Help! I’m scared of my boss

Yes, we may only be twenty somethings, but that absolutely does not mean we should be taking sh*t from our boss.

We’ve all been there. Your phone pings and you see your boss’s name staring back at you from your home screen. Your heart sinks, as your mind races with the overwhelming worry of ‘What have I done?’ 

You open your phone, and it’s the same passive-aggressive tone as ever, asking you why something wasn’t done properly on your last shift, or why you’ve dared to book next weekend off.

Or maybe you’ve been working a seven hour shift. As you’re clockwatching for the last half an hour of your shift, desperate to go home, your boss asks you to work an extra two hours, and although you can’t think of anything worse, you feel you have no other choice but to say yes.

Whatever it may be, the anxious feeling of not wanting to be on the wrong side of your boss is an extreme concern many people deal with daily, and is officially known as ‘Authority Anxiety’. 

For reference, we asked on Instagram for anecdotes regarding boss’s from hell, and just a few of these included someone handing their notice in, only for it to be handed back with a simple ‘no’, forced to work Christmas day for 4 years in a row, and someone even being told by their boss that “I am fond of your feet”. Gross.

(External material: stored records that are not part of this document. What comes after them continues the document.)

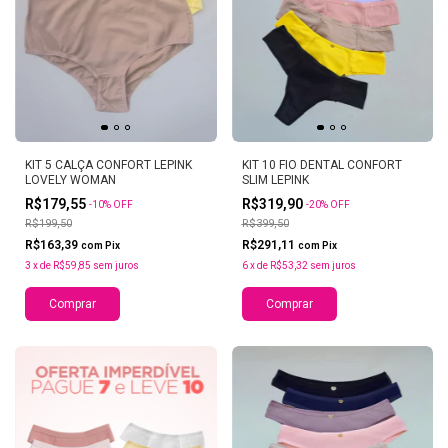
KIT 5 CALÇA CONFORT LEPINK
KIT 10 FIO DENTAL CONFORT
LOVELY WOMAN
SLIM LEPINK
R$179,55
R$319,90
-
10
%
OFF
-
20
%
OFF
R$199,50
R$399,50
R$163,39
R$291,11
com
Pix
com
Pix
3
x
de
R$59,85
sem juros
6
x
de
R$53,32
sem juros
Comprar
Comprar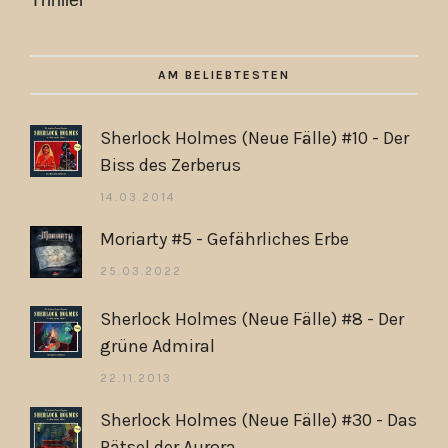
AM BELIEBTESTEN
Sherlock Holmes (Neue Fälle) #10 - Der
Biss des Zerberus
14.03.2014
Moriarty #5 - Gefährliches Erbe
25.03.2022
Sherlock Holmes (Neue Fälle) #8 - Der
grüne Admiral
22.11.2013
Sherlock Holmes (Neue Fälle) #30 - Das
Rätsel der Aurora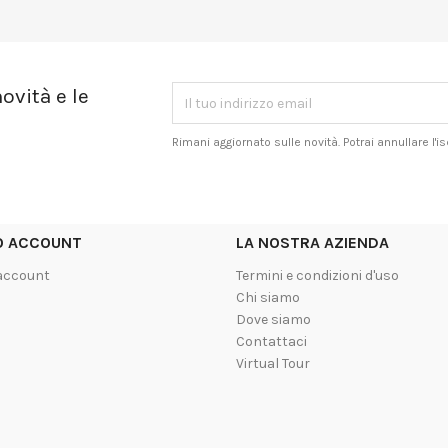
ovità e le
Rimani aggiornato sulle novità. Potrai annullare l'
UO ACCOUNT
LA NOSTRA AZIENDA
 account
Termini e condizioni d'uso
Chi siamo
Dove siamo
Contattaci
Virtual Tour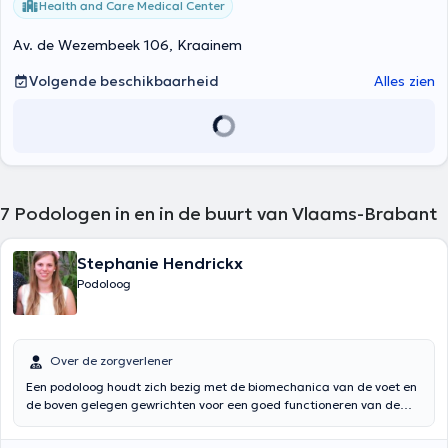
Health and Care Medical Center
Av. de Wezembeek 106, Kraainem
Volgende beschikbaarheid
Alles zien
7
Podologen in en in de buurt van Vlaams-Brabant
Stephanie Hendrickx
Podoloog
Over de zorgverlener
Een podoloog houdt zich bezig met de biomechanica van de voet en
de boven gelegen gewrichten voor een goed functioneren van de
voet. De voeten zijn de basis van het lichaam ! Als de stand niet
correct is kunnen er vaak klachten ontstaan. Deze zijn daarom niet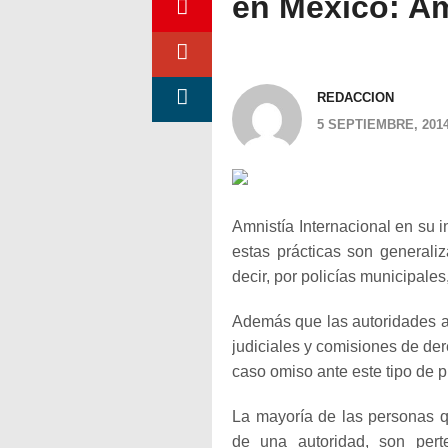
en México: Am
REDACCION
5 SEPTIEMBRE, 201
Amnistía Internacional en su i
estas prácticas son generali
decir, por policías municipales,
Además que las autoridades ad
judiciales y comisiones de de
caso omiso ante este tipo de p
La mayoría de las personas qu
de una autoridad, son pert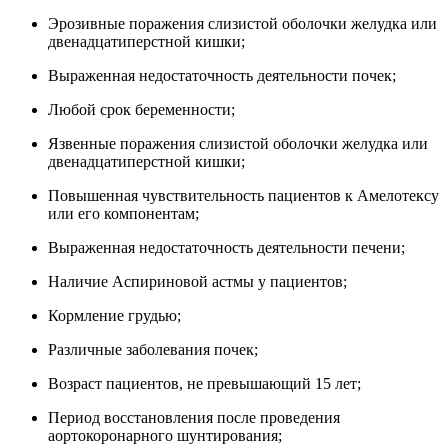
Эрозивные поражения слизистой оболочки желудка или
двенадцатиперстной кишки;
Выраженная недостаточность деятельности почек;
Любой срок беременности;
Язвенные поражения слизистой оболочки желудка или
двенадцатиперстной кишки;
Повышенная чувствительность пациентов к Амелотексу
или его компонентам;
Выраженная недостаточность деятельности печени;
Наличие Аспириновой астмы у пациентов;
Кормление грудью;
Различные заболевания почек;
Возраст пациентов, не превышающий 15 лет;
Период восстановления после проведения
аортокоронарного шунтирования;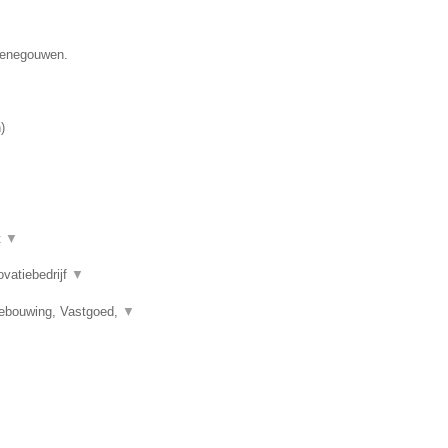
 Henegouwen.
n
)
t
▼
ovatiebedrijf
▼
bebouwing, Vastgoed,
▼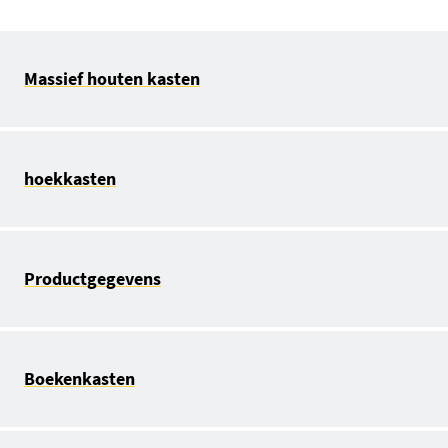
Massief houten kasten
hoekkasten
Productgegevens
Boekenkasten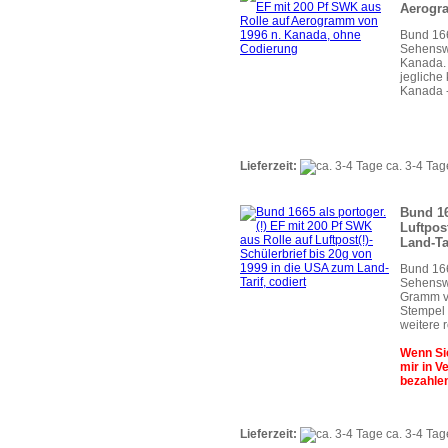
Aerogr
Bund 166
Sehensw
Kanada. 
jeglich
Kanada - 
Lieferzeit:
ca. 3-4 Tag
Bund 16
Luftpos
Land-Tar
Bund 166
Sehenswü
Gramm vo
Stempel 
weitere 
Wenn Sie
mir in V
bezahlen
Lieferzeit:
ca. 3-4 Tag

It can be hard not to wonder if they are just taking the p*ss out of us because we are younger? But how do we tackle this?

Luckily, we have expert insight, as Martha Lee, a qualified relationship counsellor, has provided us with tips to help us overcome these workplace anxieties. 

“Practising assertiveness is a great place to start”, Martha said. “To do this, use “I” statements and set clear boundaries, to effectively communicate with your boss.

“It is also important to prepare and plan before addressing any concerns, so take your time and ensure you are clear on what points you aim to get across. Choosing the correct time and place is also vital to ensure the conversation is appropriate and open to communication – so don’t address your boss in front of other colleagues or during high-stress situations.”

A common submission from our followers was a lack of breaks. Remember it’s illegal for you to work longer than six hours, without at least a 20 minute break. Understandably, work gets busy, and it can feel awkward asking to take a break, however it is another basic right, which your bosses are well aware of and should be implementing.

So, if you are working extensive hours on your feet with no break and feel awkward asking for a 20 minute breather, there is no need, as it would be illegal for you to be denied this. Knowing your rights is so important, which Martha explained further. 

“Familiarise yourself with your rights”, she said. “Understanding your rights can give you a sense of empowerment and confidence when addressing issues with your boss.

“It’s natural to feel nervous, but maintaining eye contact and speaking confidently is key to effectively making your point clear. Also, rather than just pointing out problems, focus on finding solutions, by offering constructive suggestions or alternatives that can help resolve the issue effectively.”

It may sound easier said than done. Bosses are often seen as intimidating figures, and for an easy life, you’d rather just keep quiet and stay on their good side. However, too many of us are being taken advantage of, purely because of our age and the assumption that we don’t know any better.

In reality, us twenty-somethings are more switched on than our boss’s give us credit for. The first step is simply gaining the confidence to question them. Hopefully, this article has provided insight into when and why we should be doing this, and prove we aren’t there to be walked all over, purely because of our age.

And one final note – if your boss ever comments on your feet, please run for the hills.